Supreme Court of Montana

October 3, 2017

Danreuther Ranches CLAIMANT
v.
Farmers Cooperative Canal Company; Teton Cooperative Canal Company; Eldorado Cooperative Canal Company;United States of America (Bureau of Indian Affairs); Danreuther Ranches OBJECTORS Farmers Coop Canal Company. COUNTEROBJECTORS

          Submitted on Briefs: August 2, 2017

         APPEAL FROM: Montana Water Court, Cause No. 41O-209 Honorable Douglas Ritter, Water Judge

          For Appellants: John E. Bloomquist, Abigail J. St. Lawrence, Bloomquist Law Firm P.C., Helena, Montana

          For Appellee: Stephen R. Brown, Katelyn J. Hepburn, Garlington Lohn & Robinson, PLLP, Missoula, Montana

          OPINION

          Mike McGrath Chief Justice.

         ¶1 This is an appeal from the Water Court's August 30, 2016 "Order Regarding Danreuther Ranches Water Right Claims." We affirm in part and reverse in part.

         ¶2 We restate the issues on appeal as follows:

Issue One (Canal Companies): Whether the Water Court erred in its orders regarding Danreuther Claim Nos. 41O 156802-00; 41O 156804-00; 41O 156805-00; and implied Claim No. 30106965.
Issue Two (Danreuther cross-appeal): Whether the Water Court erred in its orders regarding Danreuther Claim No. 41O 156804-00.

         PROCEDURAL AND FACTUAL BACKGROUND

         ¶3 The following facts are taken from the Water Court's decision. This appeal concerns certain water rights of the Danreuther Ranch, located along the Teton River north of Carter, Montana. Lands in that area generally require irrigation to produce crops and the Teton River is the only reliable source of surface water with the exception of a spring in Captain Nelse's Coulee. Danreuther Ranch raises crops, hay and livestock, and seeks to irrigate 182.8 acres north of the River and 69.7 acres south of the River. The Ranch also claims stockwater from the River and from the Coulee spring.

         ¶4 The Danreuther Ranch was part of the Edward Reichelt ranch that began in 1888 with the acquisition of land and water rights along the Teton River. In 1935 Edward divided his ranch between his two sons, Dan and Bruno, and Danreuther is the successor in interest to Dan. Danreuther filed statements of claim in the water adjudication process, for irrigation and stockwater. The claims are based upon an 1874 claim statement by Nelson Vieux; notices of appropriation filed in 1914 by Horace Hibbard and Helen Hibbard; and a notice of appropriation filed in 1921 by Clara Lamphear.

         ¶5 Danreuther's most senior water claims are based upon activity beginning in 1874 by an early settler named Nelson Vieux, who came to the Fort Benton area in the 1860s and settled on land along the Teton River. Vieux's settlement was about 20 miles west of Fort Benton and became a regular second-night stop for freight wagons traveling the Whoop-Up Trail to Canada.[1] It was located at the mouth of the Nelse Coulee (named for Vieux) that provided the heavy freight wagons a passage out of the Teton River valley. The peak activity on the Trail was between 1874 and 1883, and the Water Court found that there was "significant development" at the Vieux ranch during this time. Vieux applied for a homestead in 1882.

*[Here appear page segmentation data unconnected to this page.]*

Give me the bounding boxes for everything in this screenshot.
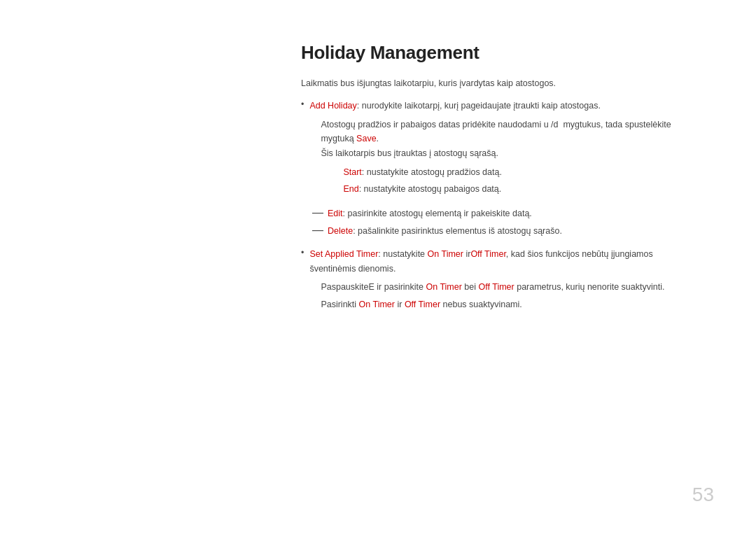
start-item: Start: nustatykite atostogų pradžios dat… [343,165,672,180]
bullet-list: • Add Holiday: nurodykite laikotarpį, ku… [301,99,672,312]
start-text: : nustatykite atostogų pradžios datą. [362,167,502,177]
list-item-set-applied-timer: • Set Applied Timer: nustatykite On Time… [301,247,672,312]
add-holiday-subline-2: Šis laikotarpis bus įtrauktas į atostogų… [321,146,672,161]
off-timer-label-1: Off Timer [470,249,505,259]
add-holiday-label: Add Holiday [309,101,356,111]
start-label: Start [343,167,361,177]
save-label: Save [356,134,377,143]
dash-edit: — [312,206,323,219]
page-container: Holiday Management Laikmatis bus išjungt… [0,0,756,534]
set-applied-timer-subline-1: PaspauskiteE ir pasirinkite On Timer bei… [321,280,672,295]
off-timer-label-2: Off Timer [479,282,514,292]
set-applied-timer-text-before: : nustatykite [378,249,427,259]
end-text: : nustatykite atostogų pabaigos datą. [359,184,502,194]
add-holiday-subline-1: Atostogų pradžios ir pabaigos datas prid… [321,118,672,146]
add-holiday-indent-items: Start: nustatykite atostogų pradžios dat… [321,165,672,197]
dash-delete: — [312,224,323,237]
end-label: End [343,184,358,194]
edit-label: Edit [328,209,343,218]
end-item: End: nustatykite atostogų pabaigos datą. [343,182,672,197]
bullet-dot: • [301,99,304,109]
delete-text: : pašalinkite pasirinktus elementus iš a… [353,226,562,236]
bullet-content-edit: Edit: pasirinkite atostogų elementą ir p… [328,206,532,221]
off-timer-label-3: Off Timer [405,300,440,309]
bullet-content-delete: Delete: pašalinkite pasirinktus elementu… [328,224,562,239]
list-item-edit: — Edit: pasirinkite atostogų elementą ir… [312,206,672,221]
bullet-content-add-holiday: Add Holiday: nurodykite laikotarpį, kurį… [309,99,672,199]
page-title: Holiday Management [301,42,672,64]
delete-label: Delete [328,226,353,236]
set-applied-timer-subline-2: Pasirinkti On Timer ir Off Timer nebus s… [321,297,672,312]
add-holiday-text: : nurodykite laikotarpį, kurį pageidauja… [357,101,601,111]
bullet-content-set-applied-timer: Set Applied Timer: nustatykite On Timer … [309,247,672,312]
on-timer-label-1: On Timer [428,249,463,259]
e-symbol: E [369,282,374,292]
list-item-add-holiday: • Add Holiday: nurodykite laikotarpį, ku… [301,99,672,199]
page-number: 53 [692,484,714,506]
list-item-delete: — Delete: pašalinkite pasirinktus elemen… [312,224,672,239]
intro-text: Laikmatis bus išjungtas laikotarpiu, kur… [301,76,672,90]
edit-text: : pasirinkite atostogų elementą ir pakei… [343,209,532,218]
set-applied-timer-text-mid: ir [463,249,470,259]
add-holiday-sublines: Atostogų pradžios ir pabaigos datas prid… [321,118,672,161]
on-timer-label-2: On Timer [426,282,461,292]
set-applied-timer-label: Set Applied Timer [309,249,378,259]
bullet-dot-2: • [301,248,304,258]
set-applied-timer-sublines: PaspauskiteE ir pasirinkite On Timer bei… [321,280,672,311]
on-timer-label-3: On Timer [359,300,395,309]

         ¶6 On February 19, 1874, Vieux filed a written notice with Teton County stating that he intended to "claim and appropriate" water from the Teton River "for irrigating and agricultural purposes." He also claimed the right to float logs down the River to his settlement, unimpeded by any dams or obstructions upstream. The 1874 Vieux filing did not provide any other information about the intended use of water. According to Chouteau County tax records, Vieux did not claim any improvements on his land until 1881, but he paid taxes on "over 100 head of livestock every year." The Water Court found that the evidence did not support a conclusion that Vieux was irrigating crops until "the 1880s" and that there was no "compelling evidence" that Vieux was irrigating at an earlier date.

         ¶7 The Water Court found that the "best evidence" that Vieux was irrigating came in his May 7, 1887 homestead claim filing. Vieux stated that he moved his family to the Teton River land in 1880, when he "established a permanent residence, and took up farming." The 1887 filing states that Vieux farmed nine acres in 1880 and farmed 50 acres by 1887. The Water Court determined that since "cultivation in this area is pointless without irrigation, " the evidence of cultivation is "a strong indication of irrigation." In addition, Vieux claimed ownership of farming equipment including plows, harrows, scythes, a rake and a mowing machine. The homestead claim filings also support ownership of 100 open range cattle and 60 open range horses, with four horses, three cows and some chickens and hogs "on the homestead." The Water Court found that this was consistent with the tax records showing that Vieux was keeping livestock and using the Teton River for their water source. Vieux received a homestead patent on 160 acres that is now part of the Danreuther Ranch.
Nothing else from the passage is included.